PPRuNe Forums - View Single Post - R22 Corner
Thread: R22 Corner
View Single Post
Old 24th April 2004 | 21:26
  #1343 (permalink)  
delta3
Passion Flying Hobby Science Sponsor Work
 
Joined: Apr 2004
Posts: 461
Likes: 0
From: Belgium
90 or 72, its 90 even in a robby

To Lu

I have read and re-read your comments on the rotor system
and I do not understand why you keep coming back to so-called rigging
offset of the R22/R44. Forgive me for trying...
A rotor is a very complex system. Most Rotorheads appear
to understand flapping and gyroscopic precession.
This is however only a first approximation and as Frank Robinson
pointed out in november 2000 there is more to it.
I assume that most Ppruners are not interested in heavy math, but
allow me to say that the mathematical equations do exist, that I think I understand them (took me a while) and that they confirm to phenomena described.
(Helicopters by Prof Dick, Von Karman institute for instance, 1991)
Allow me to rephrase Frank words (and of course I hope Frank allows me).

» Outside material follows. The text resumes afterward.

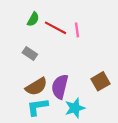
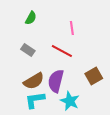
red line: (56, 28) -> (62, 51), moved
cyan star: (75, 108) -> (70, 101), turned -30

The first phenomenon described by Frank is a transient behaviour, that is when changing the cyclic to a new position, say from neutral to forward.
Before the rotor disk takes on its new position parallel with the requested swashplate position, the transient provokes a phase shift making a rotor tilt not fully aligned with the requested forward position, but provoking a temporary lateral effect to the right. A delta-3 coupling, that is creating a feedback system between the angle of attack and the flapping of the blades when swashplate and rotor disk are not parallel can reduce this effect. Delta-3 is achieved by tilted hinges, by elastomeric deformation or by displacing the pitch control link with respect to the flapping hinge center line. The delta-3 angle has nothing the see with the swashplate angle rigging. It provoques the upward flapping blade to reduce its angle of attack by pivoting and vice versa, so counteracting the flapping (for the mathematical inclined readers, the equation is: pitch angle change = - tg(delta-3) times flap angle change, for 18° this is -0.32, so 1 degree of extra flap changes pitch angle by -0.32 degrees). This first transient phenomenon is similar to gyroscopic precession, and happens also for instance with the B206. Try to tilt a fly-wheel forward and it will want to tilt at 90 degrees. To summarize: there can be a temporary/transient deviation between the way the cyclic is moved and the rotor disk moves. The designer may want to be compensated that as Robinson did.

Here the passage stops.